In such a case there can be no question of estoppel for the obvious reason that the fraud in question was agreed to by both the parties and both parties have assisted each other in carrying out She fraud. When it is said that a person cannot plead his own fraud it really means that a person cannot be permitted to go to a Court of Law to seek for its assistance and yet base his claim for the Court's assistance on the ground of his fraud.
In considering which of the conflicting maxim. ............... should be applied, the approach of the Court must be conditioned solely by considerations of public policy.
In this case the paramount consideration of public interest requires that the plea of fraud should be allowed to be raised and tried, and if it is upheld the estate should be allowed to remain where it rests.

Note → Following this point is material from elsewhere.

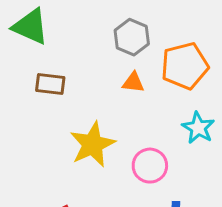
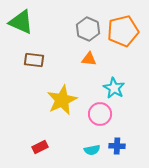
orange pentagon: (185, 66) -> (123, 31), moved
cyan star: (198, 128) -> (114, 88), moved

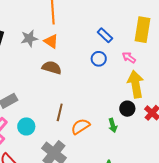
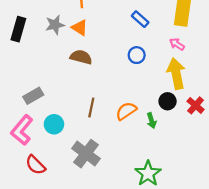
pink arrow: (129, 58) -> (177, 44), moved
blue circle: (99, 59) -> (137, 55), moved
orange semicircle: (81, 126) -> (126, 111), moved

The adoption of this course is less injurious to public interest than the alternative course of giving effect to a fraudulent',
6. Whether or not the principle underlying the above decision will apply to the present case is to depend on the finding of the trial Court after both the parties would have led evidence on the issues which have been framed in the suit. But I have no doubt in my mind that in view of the pleadings of the defendant in the present case he is not estopped from leading evidence to show, that the sale deed and the rent note are fictitious documents which were executed as & result of collusion between the plaintiff and the defendant to defraud the creditors of the latter.
7. The revision application is accordingly allowed the finding of the learned Munsif on issue No. 5 is set aside and the issue is decided in favour of the defendant,
8. In the circumstances of the case I leave the parties to bear their own costs of this revision application. The stay order passed in the case is vacated. Let the record be sent to the trial Court immediately with a direction that the suit shall be disposed of expeditiously.